Am I really THAT girl now? I'm not sure if I should laugh at that.

16 August 2010

Everybody Plays The Fool

Everybody has that one person who they'd do anything for.

Somebody that even if they say some fucked up shit to you you'd be like "he/she was just joking". Somebody that..even if both of you got with somebody else you'd be secretly waiting for them to break up with the other person. Somebody who's jokes always seem way funnier than everybody elses somehow. Somebody you'd give anything to.

Do anything for.

I have that. He doesn't have me though. Shame.

I don't even think he knows who he is anymore.



And when the music starts to play,
And your ability to reason is swept away,
Oh, heaven on earth is all you see;
You're out of touch with reality;

15 August 2010

No Regrets?

I said I was going to go to sleep an hour ago but now I'm here writing this.

I was thinking about the whole no regrets thing.

I think I may have one...wait two. I have two regrets already.

This is going to sound weird but one of them I can still avoid if I stop being a bitch about it and the other is already out of my hands. Bitch in this case means punk, btw.

Both of them involve the same people.

I need to get it together.

- - - -
Oh, and I know you read this you dick. Stop randomly calling me asking what's going on and just ask me about the post nosy ass.

09 August 2010

Road Trips.

I'm easily bored & restless.

I always want to get away somewhere. Anywhere sometimes.

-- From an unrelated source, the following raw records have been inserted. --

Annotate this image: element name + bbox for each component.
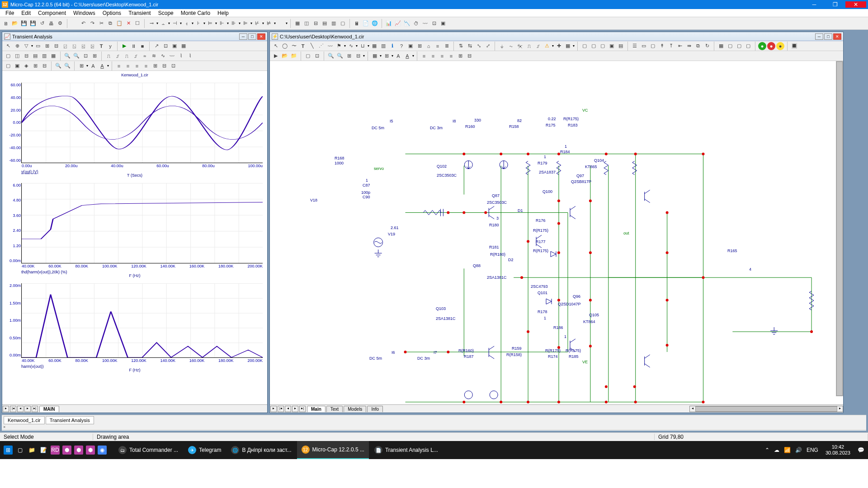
selectall-icon[interactable]: ☐ <box>133 19 142 28</box>
font-icon[interactable]: A <box>89 62 97 70</box>
plot2[interactable]: 6.004.803.602.401.200.00m 40.00K60.00K80… <box>21 183 263 263</box>
comp5-icon[interactable]: ⊦ <box>194 19 203 28</box>
delete-icon[interactable]: ✕ <box>124 19 132 28</box>
T-icon[interactable]: T <box>299 42 307 50</box>
comp2-icon[interactable]: ⫠ <box>159 19 167 28</box>
p6-icon[interactable]: ⍄ <box>88 42 96 50</box>
taskbar-notepad-icon[interactable]: 📝 <box>39 446 48 455</box>
t2-6-icon[interactable]: 🔍 <box>327 52 335 60</box>
gr-icon[interactable]: ▦ <box>370 42 378 50</box>
menu-help[interactable]: Help <box>214 10 232 16</box>
e4-icon[interactable]: ↟ <box>658 42 666 50</box>
taskbar-clock[interactable]: 10:4230.08.2023 <box>822 444 854 456</box>
s1-icon[interactable]: ▣ <box>170 42 179 50</box>
err-icon[interactable]: ● <box>767 42 775 50</box>
comp9-icon[interactable]: ⊫ <box>241 19 250 28</box>
tabnav-first-icon[interactable]: ▸ <box>3 406 9 412</box>
right-tab-models[interactable]: Models <box>344 406 366 412</box>
al7-icon[interactable]: ⊡ <box>169 62 177 70</box>
t2f-icon[interactable]: ▦ <box>49 52 57 60</box>
print-icon[interactable]: 🖶 <box>47 19 55 28</box>
comp1-icon[interactable]: ⊸ <box>147 19 156 28</box>
pan-icon[interactable]: ⊕ <box>13 42 21 50</box>
t2-al4-icon[interactable]: ≡ <box>447 52 455 60</box>
tabnav-back-icon[interactable]: ◂ <box>17 406 24 412</box>
save-icon[interactable]: 💾 <box>20 19 28 28</box>
comp8-icon[interactable]: ⊪ <box>230 19 238 28</box>
mdi-close-icon[interactable]: ✕ <box>257 33 265 40</box>
taskbar-app-microcap[interactable]: 12Micro-Cap 12.2.0.5 ... <box>297 441 369 459</box>
t2-3-icon[interactable]: 📁 <box>290 52 298 60</box>
right-tab-text[interactable]: Text <box>326 406 343 412</box>
c6-icon[interactable]: ≋ <box>150 52 158 60</box>
e7-icon[interactable]: ⇛ <box>685 42 693 50</box>
comp11-icon[interactable]: ⊭ <box>265 19 273 28</box>
tray-icon-3[interactable]: 🔊 <box>795 447 802 453</box>
f1-icon[interactable]: ▦ <box>717 42 725 50</box>
a7-icon[interactable]: ▣ <box>439 19 447 28</box>
t3c-icon[interactable]: ◈ <box>22 62 30 70</box>
schematic-titlebar[interactable]: ⚡ C:\Users\user\Desktop\Kenwood_1.cir ─ … <box>270 32 843 41</box>
mdi-max2-icon[interactable]: □ <box>824 33 832 40</box>
setup-icon[interactable]: ⚙ <box>56 19 64 28</box>
close-button[interactable]: ✕ <box>845 1 866 8</box>
f2-icon[interactable]: ▢ <box>726 42 734 50</box>
tabnav2-fwd-icon[interactable]: ▸ <box>292 406 298 412</box>
t2b-icon[interactable]: ◫ <box>13 52 21 60</box>
right-tab-info[interactable]: Info <box>367 406 383 412</box>
e2-icon[interactable]: ▭ <box>640 42 648 50</box>
ok-icon[interactable]: ● <box>758 42 766 50</box>
t2-10-icon[interactable]: ▦ <box>371 52 379 60</box>
a6-icon[interactable]: ⊡ <box>430 19 438 28</box>
s1-icon2[interactable]: ⇅ <box>457 42 465 50</box>
taskbar-notif-icon[interactable]: 💬 <box>854 441 868 459</box>
t2-8-icon[interactable]: ⊞ <box>345 52 353 60</box>
t2-11-icon[interactable]: ⊞ <box>382 52 391 60</box>
mdi-min2-icon[interactable]: ─ <box>815 33 823 40</box>
al1-icon[interactable]: ≡ <box>115 62 123 70</box>
t3b-icon[interactable]: ▣ <box>13 62 21 70</box>
p1-icon[interactable]: ⊞ <box>43 42 51 50</box>
d3-icon[interactable]: ▢ <box>599 42 607 50</box>
y-icon[interactable]: y <box>106 42 114 50</box>
al5-icon[interactable]: ⊞ <box>151 62 159 70</box>
t2d-icon[interactable]: ▤ <box>31 52 39 60</box>
t2-al3-icon[interactable]: ≡ <box>438 52 446 60</box>
taskbar-app-totalcmd[interactable]: 🗂Total Commander ... <box>114 441 183 459</box>
p5-icon[interactable]: ⍃ <box>79 42 87 50</box>
tri-icon[interactable]: ▽ <box>22 42 30 50</box>
taskbar-ide2-icon[interactable]: ⬢ <box>74 446 83 455</box>
lock-icon[interactable]: 🔳 <box>790 42 798 50</box>
p4-icon[interactable]: ⍂ <box>70 42 78 50</box>
maximize-button[interactable]: ❐ <box>825 1 845 8</box>
help-icon[interactable]: 📄 <box>362 19 370 28</box>
menu-windows[interactable]: Windows <box>70 10 99 16</box>
t2e-icon[interactable]: ▥ <box>40 52 48 60</box>
c3-icon[interactable]: ⎍ <box>123 52 131 60</box>
win4-icon[interactable]: ▤ <box>321 19 329 28</box>
menu-montecarlo[interactable]: Monte Carlo <box>177 10 214 16</box>
t2-al6-icon[interactable]: ⊟ <box>465 52 473 60</box>
d5-icon[interactable]: ▤ <box>617 42 625 50</box>
schematic-canvas[interactable]: R1681000servo1C87100pC90V18Q1022SC3503CI… <box>270 61 843 404</box>
taskbar-start-icon[interactable]: ⊞ <box>4 446 13 455</box>
zout-icon[interactable]: 🔍 <box>72 52 80 60</box>
win1-icon[interactable]: ▦ <box>293 19 302 28</box>
sc2-icon[interactable]: ⏦ <box>507 42 515 50</box>
a3-icon[interactable]: 📉 <box>403 19 411 28</box>
wire2-icon[interactable]: ⋰ <box>317 42 325 50</box>
tabnav2-back-icon[interactable]: ◂ <box>285 406 291 412</box>
a2-icon[interactable]: 📈 <box>394 19 402 28</box>
t2a-icon[interactable]: ▢ <box>4 52 12 60</box>
select-icon[interactable]: ↖ <box>4 42 12 50</box>
transient-window-titlebar[interactable]: 📈 Transient Analysis ─ □ ✕ <box>2 32 267 41</box>
t2-al5-icon[interactable]: ⊞ <box>456 52 464 60</box>
comp6-icon[interactable]: ⊨ <box>206 19 214 28</box>
taskbar-ide1-icon[interactable]: ⬢ <box>62 446 71 455</box>
sgr-icon[interactable]: ▦ <box>564 42 572 50</box>
wave-icon[interactable]: 〜 <box>290 42 298 50</box>
e3-icon[interactable]: ▢ <box>649 42 657 50</box>
prop-icon[interactable]: ↗ <box>152 42 160 50</box>
sp-icon[interactable]: ⊞ <box>415 42 424 50</box>
po-icon[interactable]: ▣ <box>406 42 415 50</box>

The idea of going to the same three or four places people always go doesn't interest me. What are those places? Name three places off the top of your head you always hear about. Yes. Those three.

I want to go to Japan, London, France, China,... Singapore!...everywhere. At least one time in my life.

Those are the big trips though. Sometimes I up and decide that if I have the money either next week or the week after I might want to go to New York or Chicago or something....back to Los Angeles. Hell any part of California is fine with me. It's completely different than everything I'm used to here and that's why I like it so much.

The point of all this is why does everybody act like they're already old and locked down. Nobody is spontaneous anymore. I want to up and go out of town if I have a day off and wait until the last minute to come back. I don't mind being tired as hell at work because that doesn't last all day and the memories of what happened the night before is all I'll be thinking about. Somebody I know told me that they needed six months sometimes for trips. SIX MONTHS! Maybe I do dream to much and maybe I am crazy..but I told her that was like having a life plan to take a trip. I'm not planning on freaking moving somewhere for 2 months. Geez, lol.

I don't want the majority of my experiences to be shit that happened at work. I don't want to miss out on experiences all together because I was at work.

Jobs/careers are supposed to enhance my life not be my life.

I'm out of going to the same 3 clubs that play the same seven songs. I'd rather go to a live show with actual instruments and talented people. You know.. where they play music I know I like.

Or..OR! Or I could go to one where I won't have to see bitches all dressed in variations of the same outfit. Everybody thinks they're so unique these days. -rolls eyes-

Anyway.. NO REGRETS!

5, 6, 7, 8, 9, 10 ..11, 12, 13

So everybody keeps talking about how at 5:06 and 7 seconds it'll be 5:06 and 7 seconds it'll be 05:06:07 08/09/10 and how it won't happen again for a while.

Why does this matter though? Am I missing something?

I mean.. this happens all the time just with different number. It's inevitable. They're numbers.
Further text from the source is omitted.